In the next step you will need to provide REST API source parameters which will be used to retrieve the data. See example:

In Source data URL provide REST API URL which returns the data. In this example, we are using GitHub issues REST API to get all issues from https://github.com/rails/rails/issues. In addition, we have added parameters per_page=100 (to indicate that we want to get 100 issues per page) and state=closed to indicate that we want to get just closed issues.

In Pagination parameters specify if you can get all data just with one request or you need to make many requests to get all result pages. In this example, we are using Page parameter and we specify that we need to use an additional page parameter to get all pages (it will add parameters page=1page=2, ... and so on to get all result pages. If page size can be specified as a parameter then add it in URL input (as we already provided per_page=100 in this example).

Another option is to use Offset and limit parameter if we can get all pages using parameters e.g. offset=0 and limit=100offset=100 and limit=100, ... and so on.

The last option is to use Next page URL and specify a path to a JSON results property which contains the URL of the next page. For example, if REST API uses the HAL convention for specifying the next page URL then enter _links.next.href. If the property will not be specified then the Link header of the HTTP response will be checked if it contains a URL with the attribute rel="next".

It is recommended to use page or offset and limit parameters if possible as it will enable parallel REST API requests and will make the import faster.

Next, we need to specify if and how the requests should be authenticated in Authentication parameters. You can use simple Basic authentication and provide username and password or specify authentication HTTP header name and value, as well as use OAuth 1.0a or OAuth 2.0 authentication. If you need to use OAuth authentication then typically you will need to register eazyBI as consumer / client in the provider application.

In this example GitHub uses OAuth 2.0 for their REST API authentication. At first we need to register eazyBI application in our GitHub account settings / Applications:

Please specify there Authorization callback URL as Redirect URL that you see in eazyBI REST API source parameters page.

After registration you will get your application Client ID and Client Secret - please paste them in eazyBI REST API source parameters page corresponding fields.

If you will create several REST API sources in your eazyBI account that all retrieve data from the same source site (GitHub in this example) then you can use the same Client ID and Client Secret for all these REST API sources.

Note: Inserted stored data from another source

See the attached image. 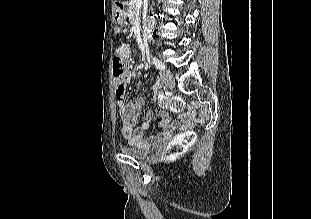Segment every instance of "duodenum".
Returning <instances> with one entry per match:
<instances>
[{
	"mask_svg": "<svg viewBox=\"0 0 311 219\" xmlns=\"http://www.w3.org/2000/svg\"><path fill=\"white\" fill-rule=\"evenodd\" d=\"M126 10V7L123 5V4H120L119 7H118V11L120 13H123L125 12ZM148 32H147V40H149L151 37H152V33H153V30H154V24L152 22H149L146 26Z\"/></svg>",
	"mask_w": 311,
	"mask_h": 219,
	"instance_id": "duodenum-1",
	"label": "duodenum"
}]
</instances>
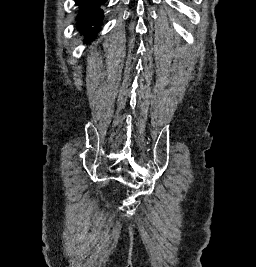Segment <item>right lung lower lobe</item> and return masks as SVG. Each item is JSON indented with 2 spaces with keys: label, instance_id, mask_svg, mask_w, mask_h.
I'll use <instances>...</instances> for the list:
<instances>
[{
  "label": "right lung lower lobe",
  "instance_id": "right-lung-lower-lobe-1",
  "mask_svg": "<svg viewBox=\"0 0 256 267\" xmlns=\"http://www.w3.org/2000/svg\"><path fill=\"white\" fill-rule=\"evenodd\" d=\"M80 7L77 16V29L85 35V43L93 40L99 31L100 24L104 17L101 6L107 0H75Z\"/></svg>",
  "mask_w": 256,
  "mask_h": 267
}]
</instances>
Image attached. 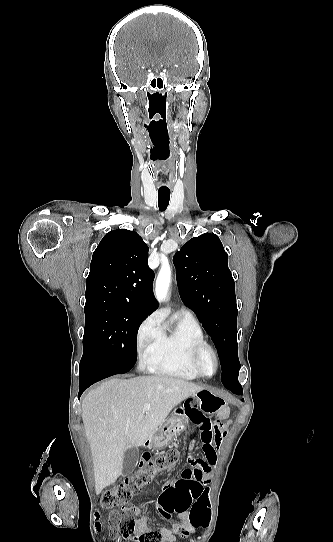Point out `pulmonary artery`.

Please enter Authorize URL and Token URL parameters according to REST API source OAuth authentication documentation (in case of GitHub OAuth implementation they are https://github.com/login/oauth/authorize and https://github.com/login/oauth/access_token.

Finally specify wether REST API will return JSON, XML or CSV. In case of JSON you can specify JSONPath expression which returns JSON array of objects that we want to import in eazyBI (it is necessary if REST API returns more complex object and array of data for import are in some lower level JSON attribute). Similarly in case of XML you can specify XPath expression which returns list of XML nodes that should be imported in eazyBI.

In our GitHub issues example we do not need to provide JSONPath expression as REST API will return simple array of issue objects.

Click Continue to process to the next step.

Custom JavaScript code

You can use custom JavaScript code to modify received JSON, XML or CSV data before importing into eazyBI. Click Add custom JavaScript code to show code editor.

You can use the doc variable to access received data object properties and modify or add additional properties. If necessary you can define additional JavaScript functions that you need to use in your code.

Here is example of JavaScript code which will change title property to capitalized version (first capital letter and then lowercase letters):

function capitalize(s) {
  return s.charAt(0).toUpperCase() + s.slice(1).toLowerCase();
}
doc.title = capitalize(doc.title);

If you would like to skip some data rows and do not import them in eazyBI then use return false; in these cases. Here is example which will skip data rows which do not have title property:

if (!doc.title) return false;

You can also create new properties for the doc object when you need to construct eazyBI dimension level names or calculate additional measures. Here is example how to create full_name property:

doc.full_name = doc.first_name + " " + doc.last_name;

The following feature (returning an array of data rows) is available just in eazyBI Cloud and starting from eazyBI add-on for JIRA version 4.0.3.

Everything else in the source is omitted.